[DATA LISTING]

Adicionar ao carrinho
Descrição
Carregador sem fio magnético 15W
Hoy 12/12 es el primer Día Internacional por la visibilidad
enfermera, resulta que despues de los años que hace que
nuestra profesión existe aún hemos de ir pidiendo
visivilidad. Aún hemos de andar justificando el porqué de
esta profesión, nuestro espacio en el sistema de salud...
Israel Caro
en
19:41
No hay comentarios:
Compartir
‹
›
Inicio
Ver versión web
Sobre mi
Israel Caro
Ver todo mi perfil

[/DATA LISTING]

WHAT IS REQUIRED - Reproduce every line of the material exactly.

TASK RESULT -
Adicionar ao carrinho
Descrição
Carregador sem fio magnético 15W
Hoy 12/12 es el primer Día Internacional por la visibilidad
enfermera, resulta que despues de los años que hace que
nuestra profesión existe aún hemos de ir pidiendo
visivilidad. Aún hemos de andar justificando el porqué de
esta profesión, nuestro espacio en el sistema de salud...
Israel Caro
en
19:41
No hay comentarios:
Compartir
‹
›
Inicio
Ver versión web
Sobre mi
Israel Caro
Ver todo mi perfil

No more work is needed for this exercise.